On Sun, 6 Mar 2022 at 14:43, Greg Stein <gst...@gmail.com> wrote:
>
> On Sun, Mar 6, 2022 at 4:52 AM sebb <seb...@gmail.com> wrote:
>
> > On Sun, 6 Mar 2022 at 10:30, Greg Stein <gst...@gmail.com> wrote:
> >
> >...
>
> > > Thus: my suggestion that the source content for the site lives on the
> > main
> > > branch (next to all our code) in the "site" subdir, and gets generated to
> > > the "asf-site" branch. Apache STeVe developers shouldn't ever have to
> > > change branches (stick to "main" for both dev and site work).
> >
> > OK, in which case I agree that it is not a disadvantage for the
> > average developer.
> >
> > AFAICT it makes the site build process more complicated, but that is
> > usually automated.
> >
>
> Hunh?
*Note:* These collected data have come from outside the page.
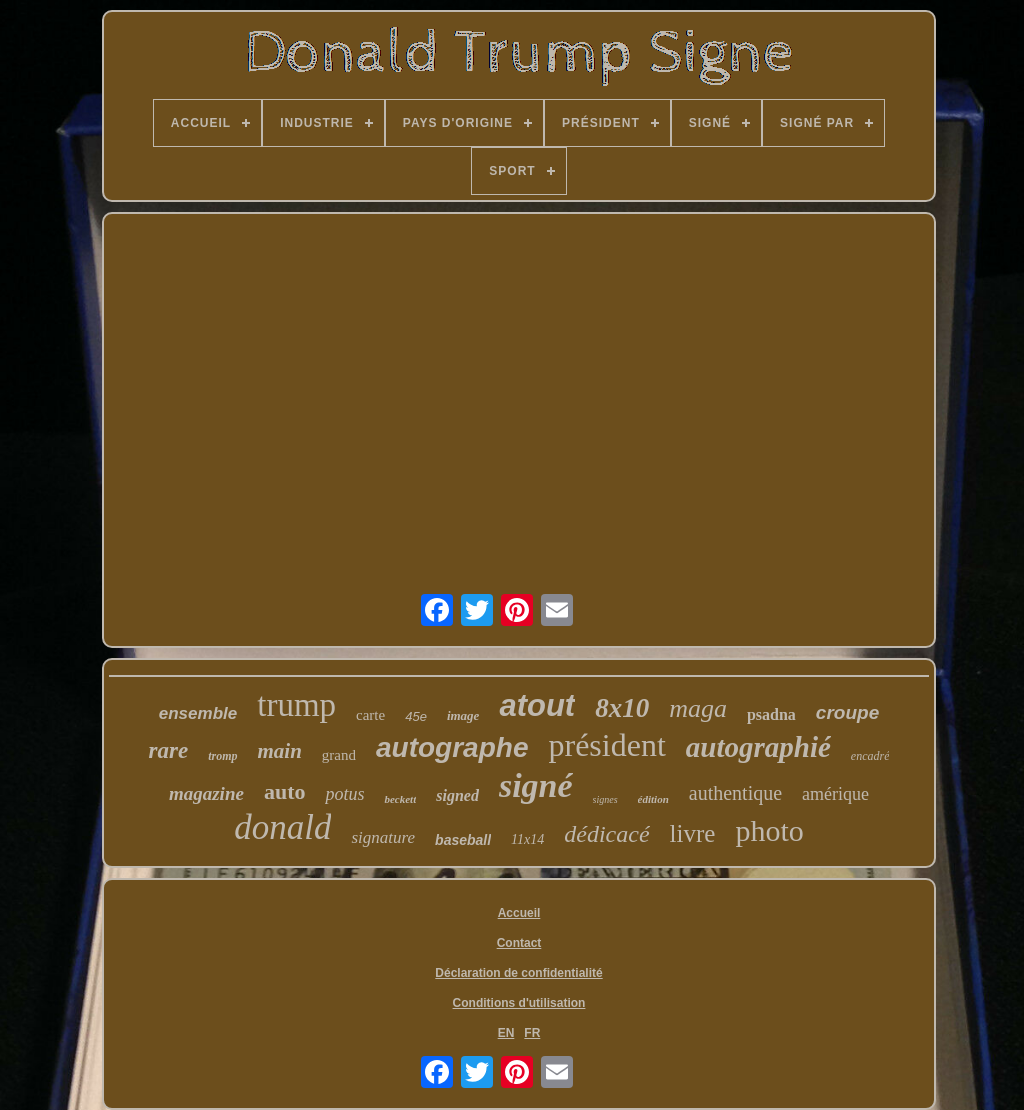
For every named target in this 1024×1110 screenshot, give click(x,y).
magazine (206, 793)
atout (537, 705)
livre (693, 833)
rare (169, 750)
It would be totally automated. Push a change to main:/site and then
> pelican produces a change and pushes to asf-site branch. Then it appears on
> the website.

I was thinking about needing to test a change locally, without committing.
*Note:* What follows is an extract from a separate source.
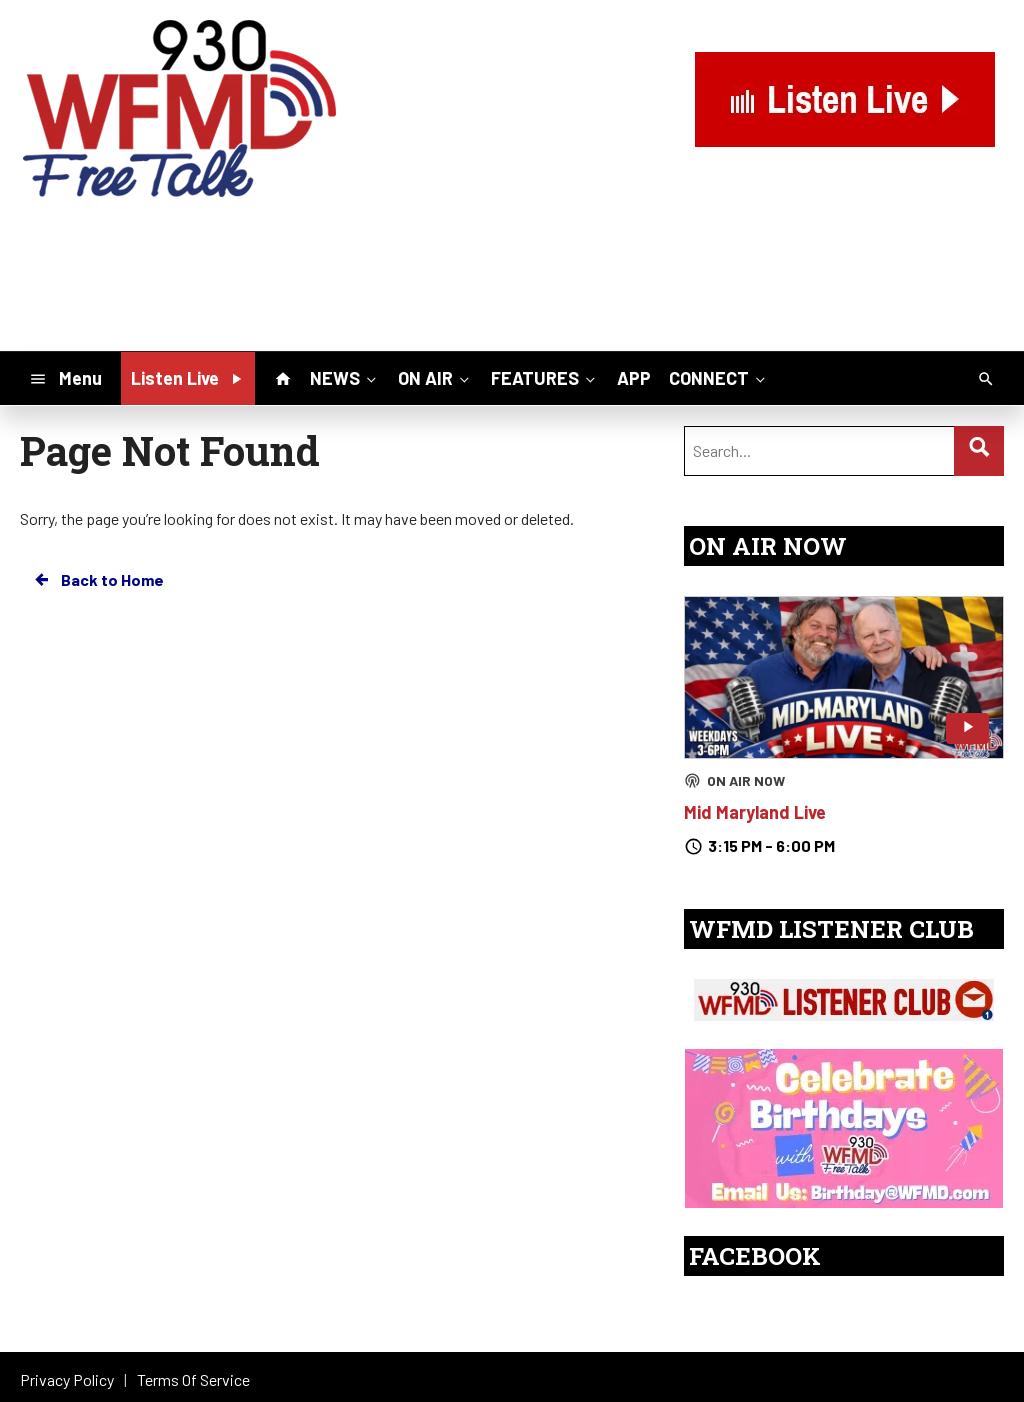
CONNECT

Or needing to investigate a site build issue.

> This build is part of the .asf.yaml system. It's basically invisible. Just
> change the .md files and they appear a few seconds later on the website.
> Even better: on github.com, you can use the "pencil" to edit the .md files
> and then click the "Preview" tab before committing. The process uses the
> same markdown as GitHub's preview (minus the page CSS, of course). And I
> mean *the same* ... we use GitHub Inc's C library to perform the
> markdown->HTML translation. It makes editing .md files much like a wiki in
> ease-of-use.

Indeed, but there may still be the occasional need to try local builds.